Perhaps we shall have something by and by to add upon the views and recommendations of the Bishop of Gloucester and Bristol’s Charge. At present I merely cite this passage as an evidence that the appointment and work of the Royal Commission tend directly to an alteration in the Book of Common Prayer, because such an enactment as is here contemplated would be, I must venture to affirm, whatever his lordship may suppose, a repeal of the Rubric on Ornaments as it stands, and has stood since the last revision. To this, however, I shall have occasion to refer again in the sequel.

But now let us turn for a little while to the Report itself, as issued by the Commissioners on the nineteenth of August, 1867. After reciting the matters for enquiry contained in their appointment, the Commissioners say:—“We, your Majesty’s Commissioners, have, in accordance with the terms of your Majesty’s Commission, directed our first attention to the question of the vestments worn by the ministers of the said United Church at the time of their ministration, and especially to those the use of which has been lately introduced into certain churches.” They proceed:—“We find that whilst these vestments are regarded by some witnesses as symbolical of doctrine, and by others as a distinctive vesture whereby they desire to do honour to the Holy Communion as the highest act of Christian worship, they are by none regarded as essential, and they give grave offence to many.”
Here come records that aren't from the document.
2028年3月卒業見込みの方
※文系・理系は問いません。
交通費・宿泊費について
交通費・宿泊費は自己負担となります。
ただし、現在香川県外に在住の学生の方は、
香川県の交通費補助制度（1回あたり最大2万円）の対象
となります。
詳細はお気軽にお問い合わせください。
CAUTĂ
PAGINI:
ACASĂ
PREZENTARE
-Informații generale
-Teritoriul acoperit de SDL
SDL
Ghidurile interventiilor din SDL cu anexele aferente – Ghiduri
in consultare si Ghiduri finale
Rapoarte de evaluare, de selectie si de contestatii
From this premiss they arrive at the following conclusion:—“We are of opinion that it is expedient to restrain in the public Services of the United Church of England and Ireland all variations in respect of vesture from that which has long been the established usage of the said United Church; and we think that this may be best secured by providing Aggrieved Parishioners with an easy and effectual process for complaint and redress.” They then state that they have not yet arrived at a conclusion how best effect may be given to this recommendation, but they have (they say [7]) “deemed it to be their duty in a matter to which great interest is attached not to delay the communication to her Majesty of the results at which they have already arrived.”
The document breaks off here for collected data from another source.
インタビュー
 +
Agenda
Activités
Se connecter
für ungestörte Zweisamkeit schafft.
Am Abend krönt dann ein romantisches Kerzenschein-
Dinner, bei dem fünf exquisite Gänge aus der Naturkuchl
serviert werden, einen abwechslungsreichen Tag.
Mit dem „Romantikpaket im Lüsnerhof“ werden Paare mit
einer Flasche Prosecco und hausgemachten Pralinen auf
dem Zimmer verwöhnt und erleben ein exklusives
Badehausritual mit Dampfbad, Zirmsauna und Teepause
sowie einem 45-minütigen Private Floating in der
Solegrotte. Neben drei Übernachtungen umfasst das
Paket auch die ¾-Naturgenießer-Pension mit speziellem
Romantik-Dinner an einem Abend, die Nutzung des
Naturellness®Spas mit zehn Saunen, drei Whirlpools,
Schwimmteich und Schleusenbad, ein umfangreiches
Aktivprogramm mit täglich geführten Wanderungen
Now from this, which is the whole substance of the Report, it is evident that the conclusions of the Commissioners are wholly based upon the ground that the vestments are “by none regarded as essential,” whilst “they give grave offence to many.” And of course the stress of the argument, such as it is, rests upon their being admitted to be non-essential; because, if they were essential, the consideration of their giving grave offence to however many would be no reason at all for restraint in the matter. A thousand things give offence to a world lying in wickedness which are only all the more to be proclaimed and declared on that account. The “offence of the Cross” has not “ceased” now any more than it had in S. Paul’s day. It is well known and widely spread, but this affords no reason for restraining the preaching of the Cross.